1

For a C project, I'm upgrading my build process from

  • MingGW-GCC / make and Android Studio under Windows (2 separate processes)

to

  • Clang / CMake under Debian 8, using wclang and wine to compile and run the Windows build

It seems to me as if we build for one platform at a time. I suppose there is a large part of the process of compiling and linking which is platform-specific; that cannot be avoided given the enormous differences in platform. I would expect that to be the majority of the compiler's work.

But I wonder; does all cross-compilation work this way? Say we're compiling for 3 platforms: A, B, C.

Let's say 25% of the work involved in compiling for A can be reused in compiling for B & C (things like building the AST). Surely we would want to do that, thus reducing overall build time?

Are there such tools (particularly in relation to Clang, GCC)? And is there a name for such a "sharing" cross-compile, that I should know about? Thanks.

Engineer
  • 767
  • 5
  • 16
  • 1
    You could use an intermediate representation. For example .net and java use that approach, even when the code get compiled before distribution. LLVM has such internal representations, but I don't know if it's used for this purpose in practice (platform dependent `#DEFINE`s, constants, type sizes, etc would cause complications). – CodesInChaos May 07 '16 at 15:16
  • @CodesInChaos Yes - there is the `-emit-llvm` flag to compile to IR (Intermediate Representation). See [this](http://stackoverflow.com/questions/9148890/how-to-make-clang-compile-to-llvm-ir). Cheers for the line of thinking. – Engineer May 07 '16 at 15:24

1 Answers1

2

In a different language, yes, you could perhaps reuse an AST. However, the compilation model of C makes this impossible. First, a preprocessor phase runs over the code. Every compiler has its own #defines so that we can safely include compiler-specific options. Also, various defines allow us to check what system we are compiling for. In the code base I am working on, we use conditional compilation to select better system calls on operating systems which support them. Only after all these defines are resolved, do we get a C source that is parsed and converted to an AST. Since this AST now contains platform-specific assumptions, you can't use it as the basis for cross-platform compilation.

A related problem is that different systems and compilers may use different implementations for the C standard library. There is considerable freedom how some parts can be implemented, e.g. as functions or as macros. The point is that you cannot just use the headers for a wrong libc and expect everything to work.

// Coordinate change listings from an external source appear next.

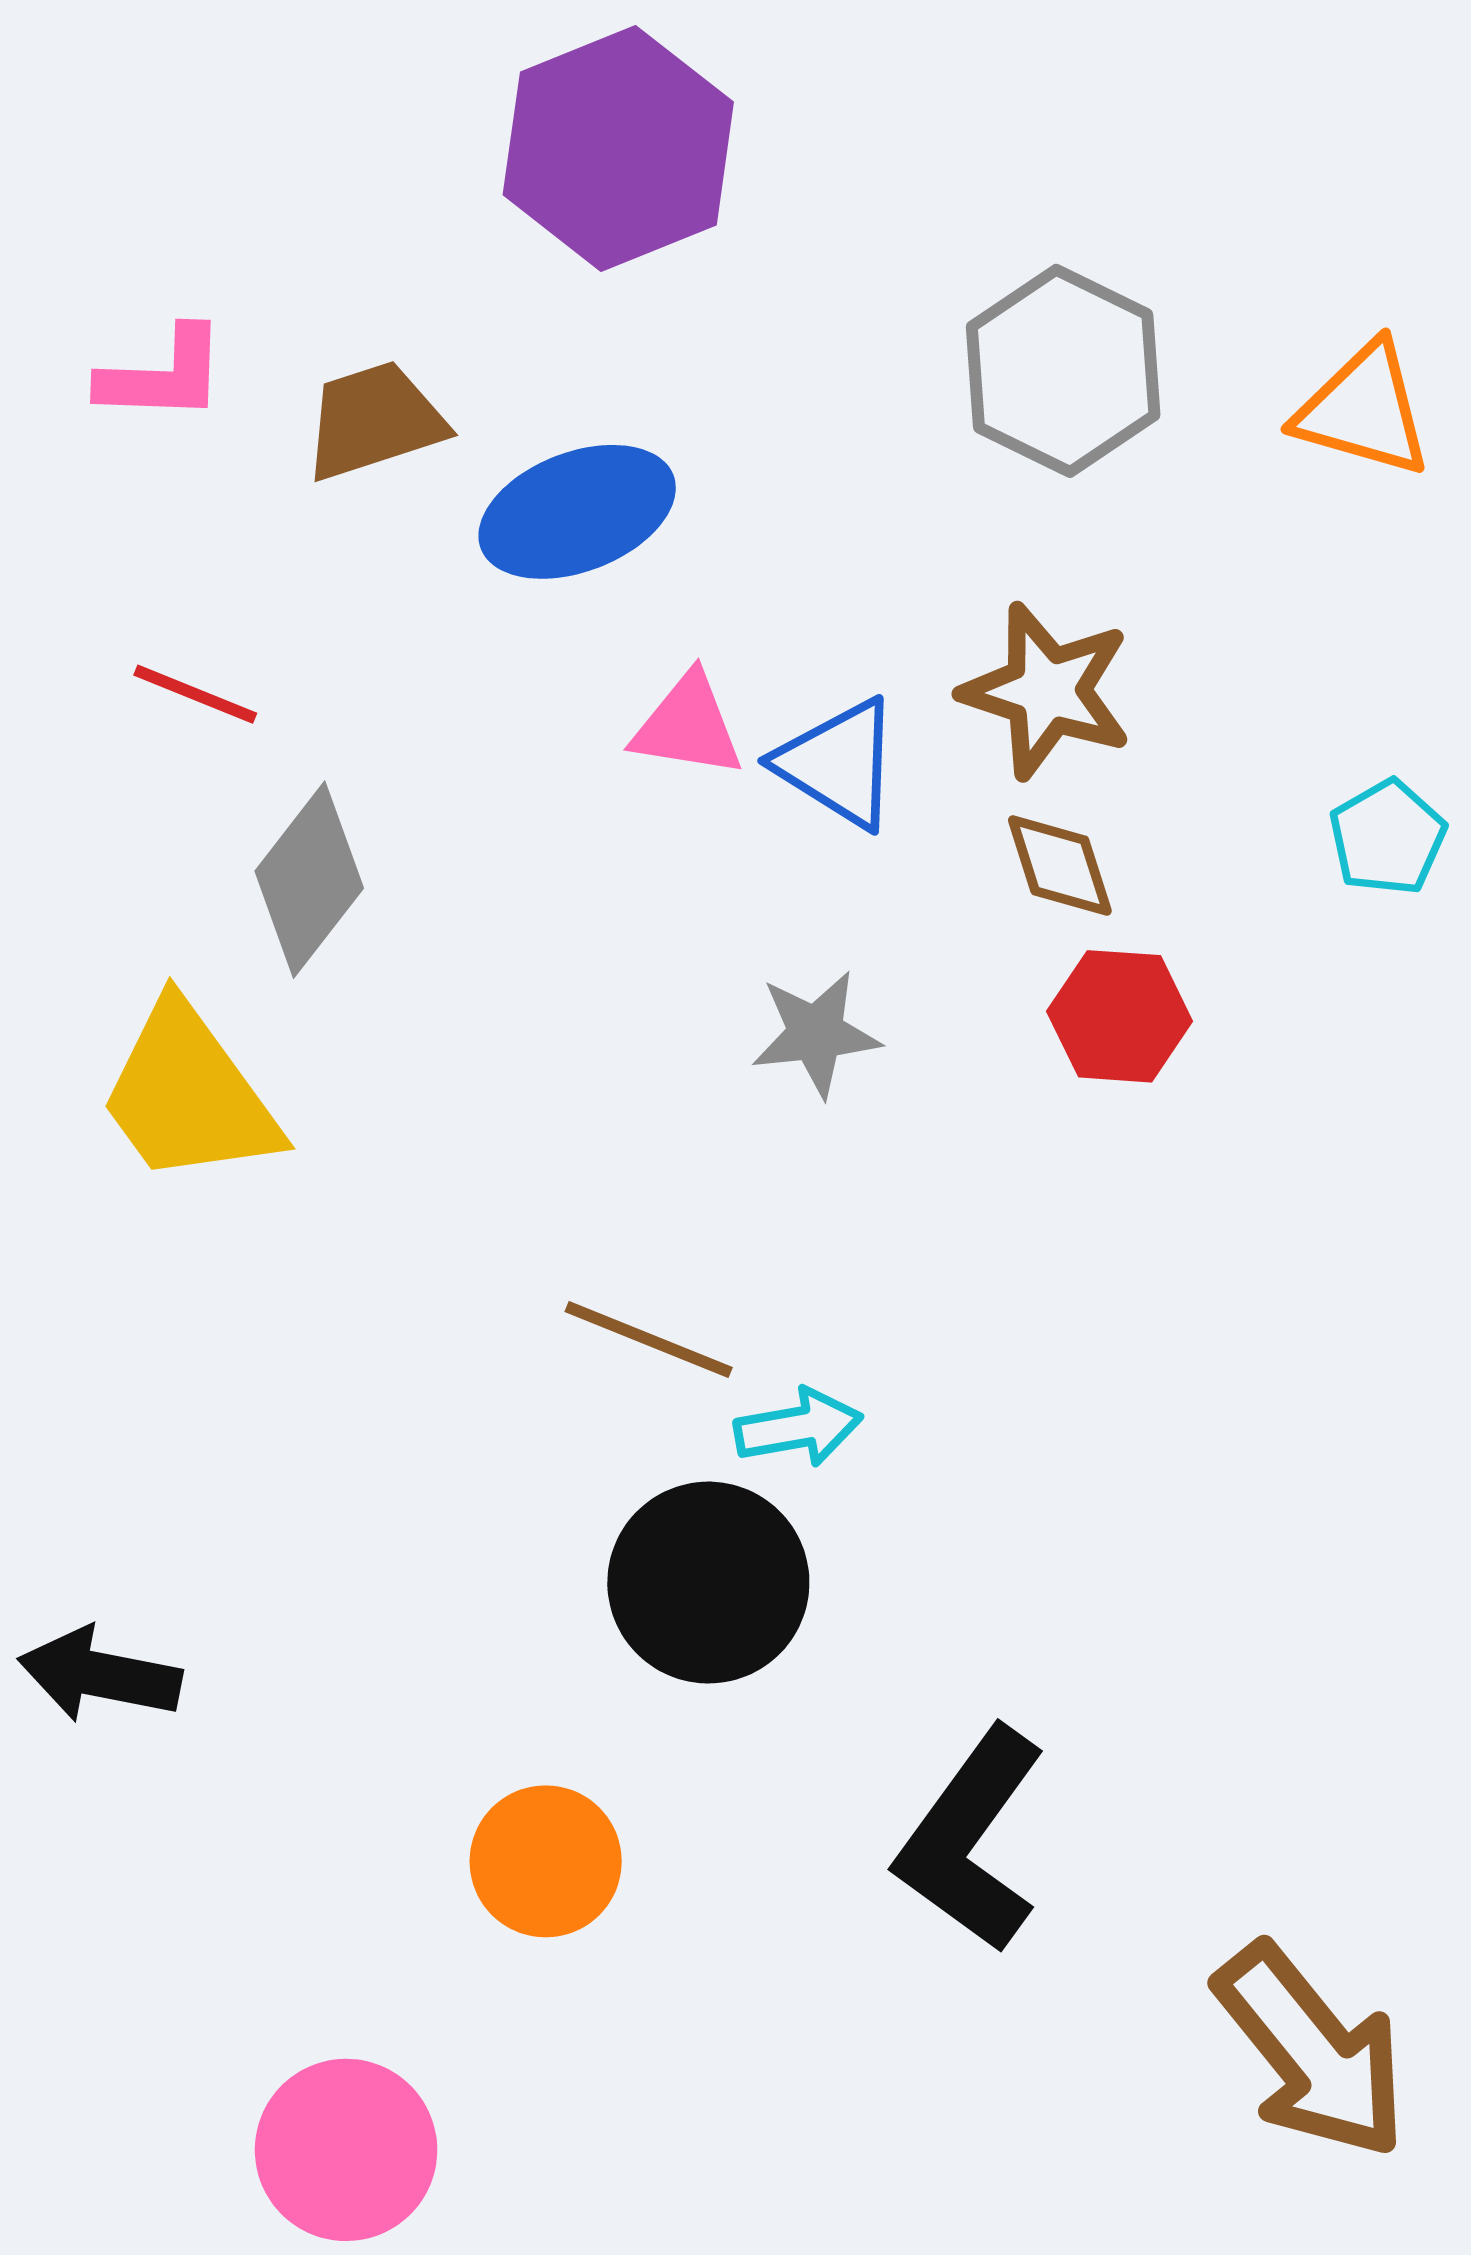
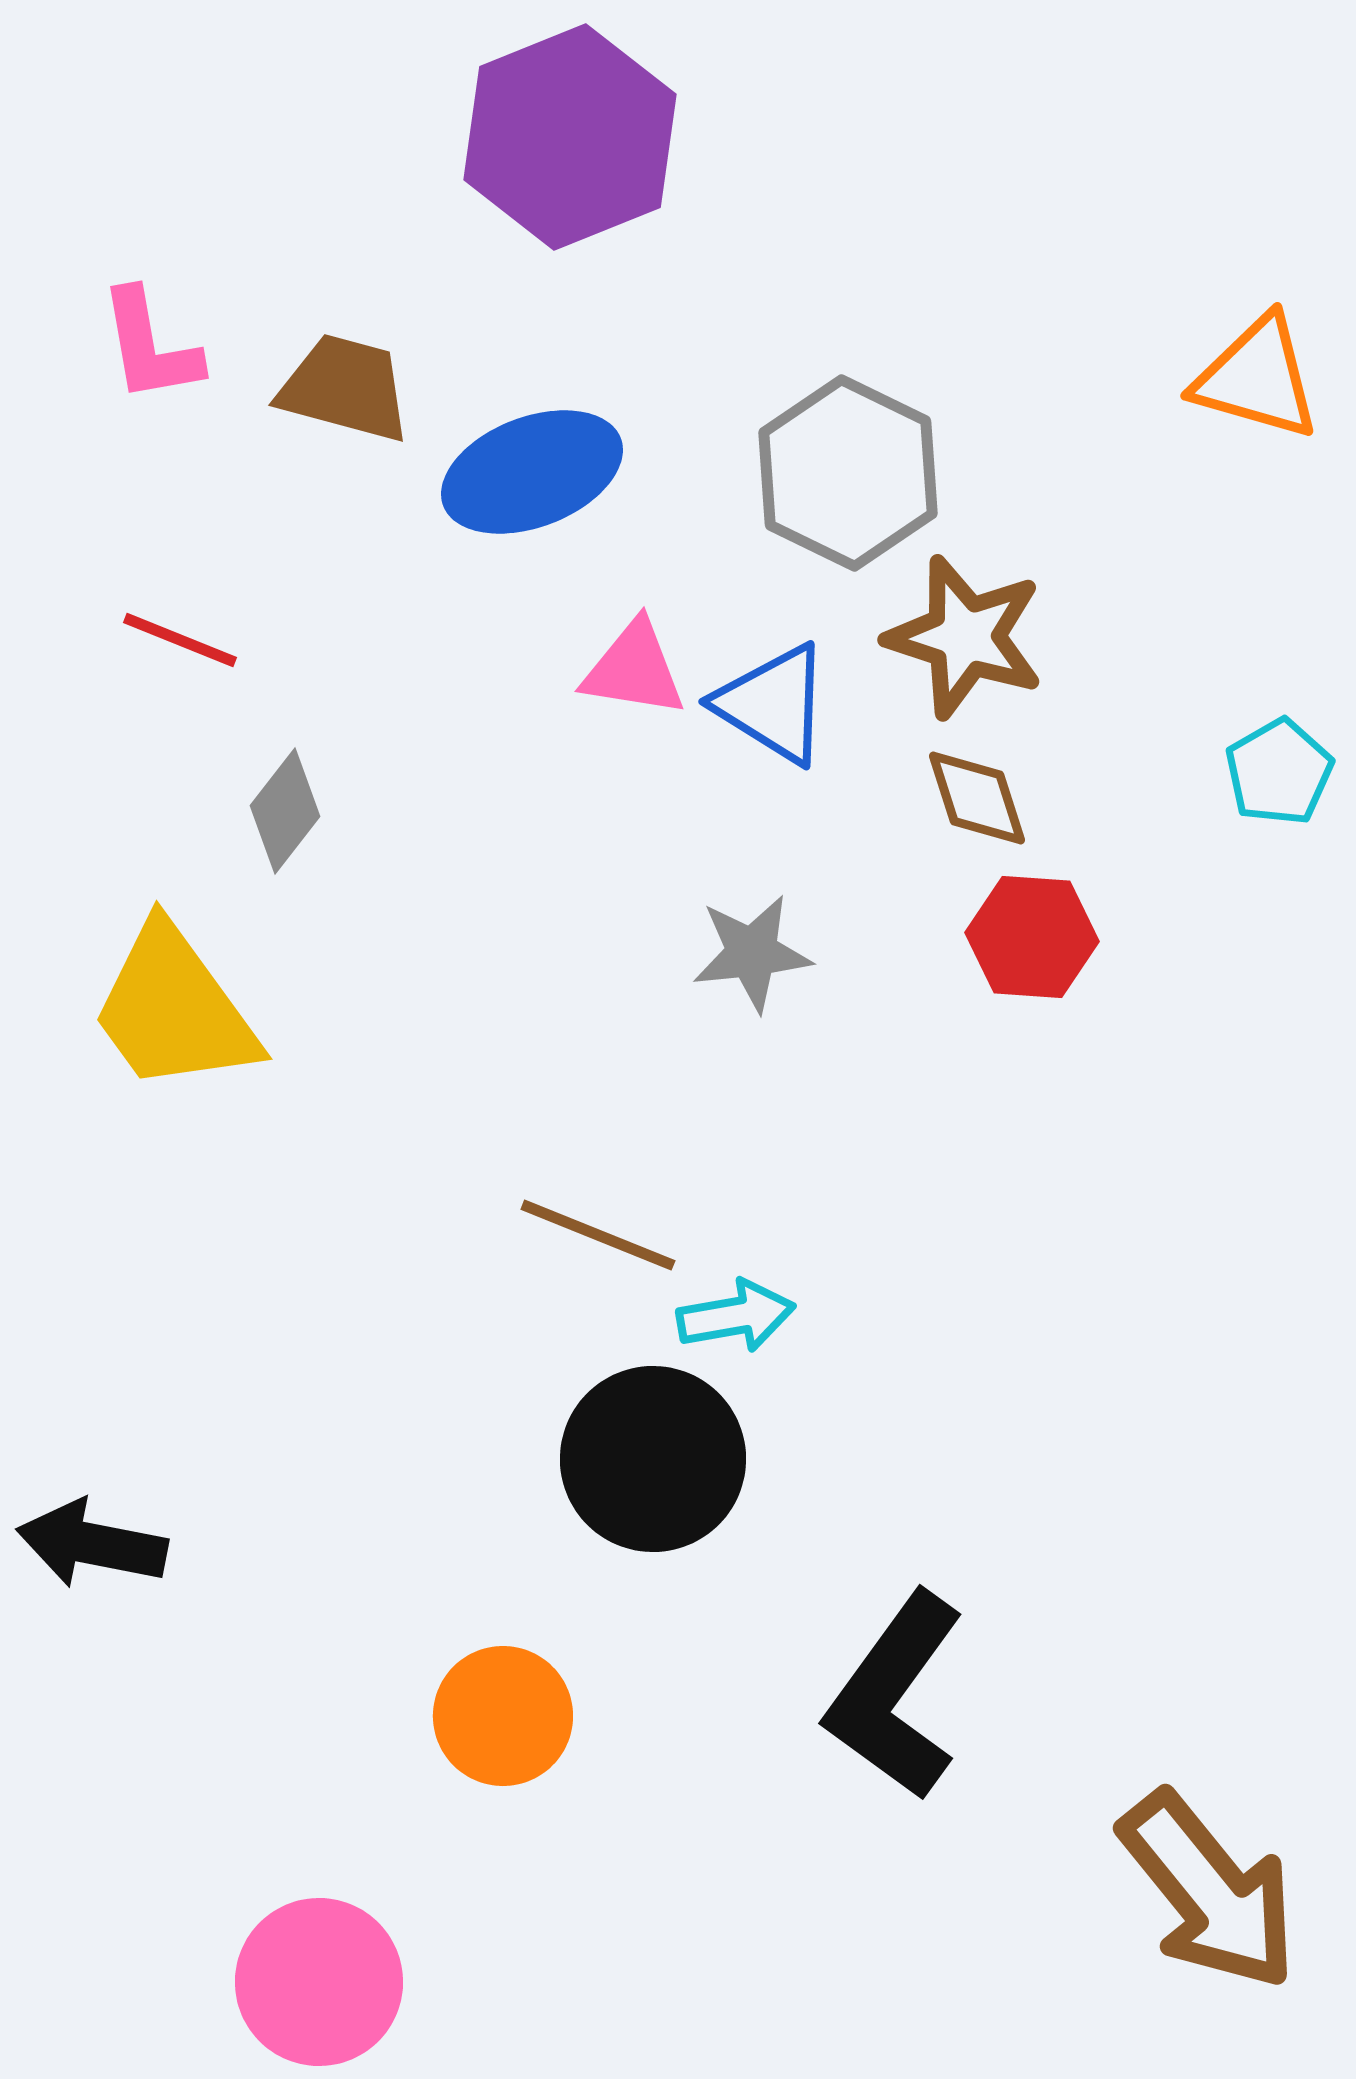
gray hexagon: (1063, 371) -> (848, 473), moved
pink L-shape: (163, 375) -> (150, 346), turned 78
brown trapezoid: (374, 421) -> (345, 388), turned 33
gray diamond: (309, 880) -> (285, 811), size x0.7

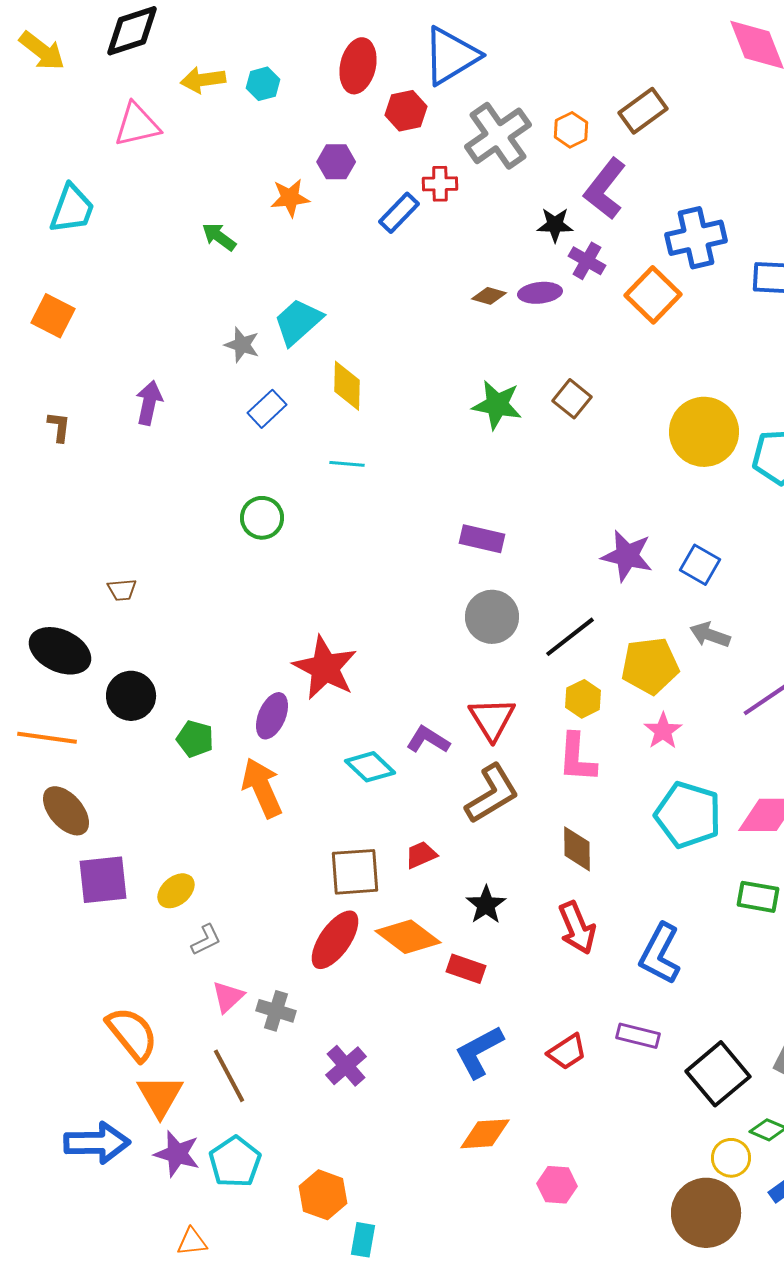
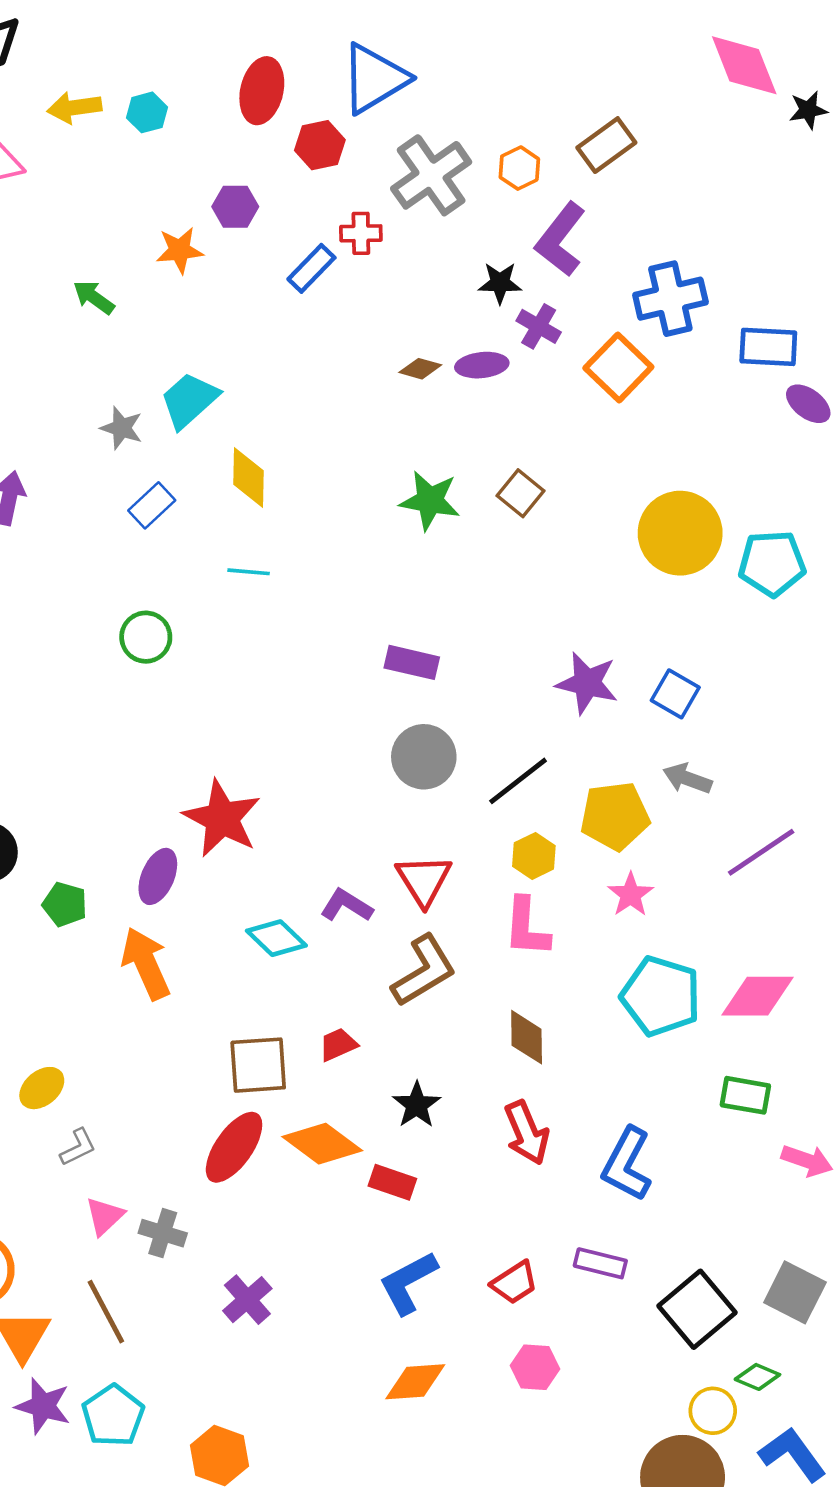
pink hexagon: (557, 1185) -> (535, 1367), moved

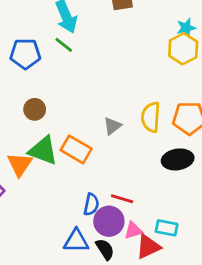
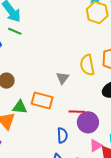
green triangle: (43, 151) -> (20, 107), size x0.7
red line: (122, 199) -> (77, 112), moved
purple circle: (109, 221) -> (88, 122), moved

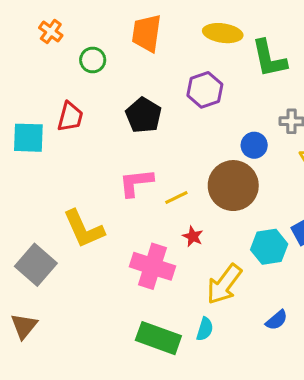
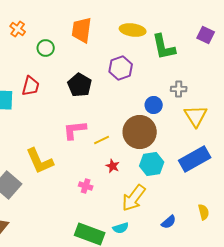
cyan hexagon: (269, 247) -> (152, 164), moved
pink cross: (152, 266) -> (86, 186), size x0.5
cyan semicircle: (205, 329) -> (121, 228), turned 56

A note on LLVM IR: while the IR is cross-platform in the sense that it can be compiled to machine code on any supported architecture, it already contains platform-specific assumptions such as integer widths, data layout, calling conventions, …. The IR is only useful when depugging, or when working on the compiler toolchain since it works as a data exchange format between various compiler phases (in particular, between optimization passes).

While this is a theoretical exercise, I also have to point out that you are expecting too much benefit from avoiding parsing. Modern compilers spend fairly little time parsing, and a lot of time optimizing. In the C compilation model, I/O time may also be relevant since you're often reading the same header files for each object file you're generating. Many compilers offer a pre-compiled header mechanism where you can create an AST for the first header included by a source file. This can be helpful if you include the same set of headers in every file, but it does not help with cross-compilation.

A more viable approach to cutting down compilation times is to slim down your headers: include as few other headers as possible. Prefer predeclarations over including another header. Divide your code into clear layers: each layer may only include headers from the lower layers – this avoids accidentally including nearly all other headers. Prefer small headers that only declare a couple of related symbols rather than using large headers where most declarations will go unused by most including files. Benchmark whether any suggestions even provide a measurable difference rather than blindly copying what some n00b wrote on the internet.

amon
  • 132,749
  • 27
  • 279
  • 375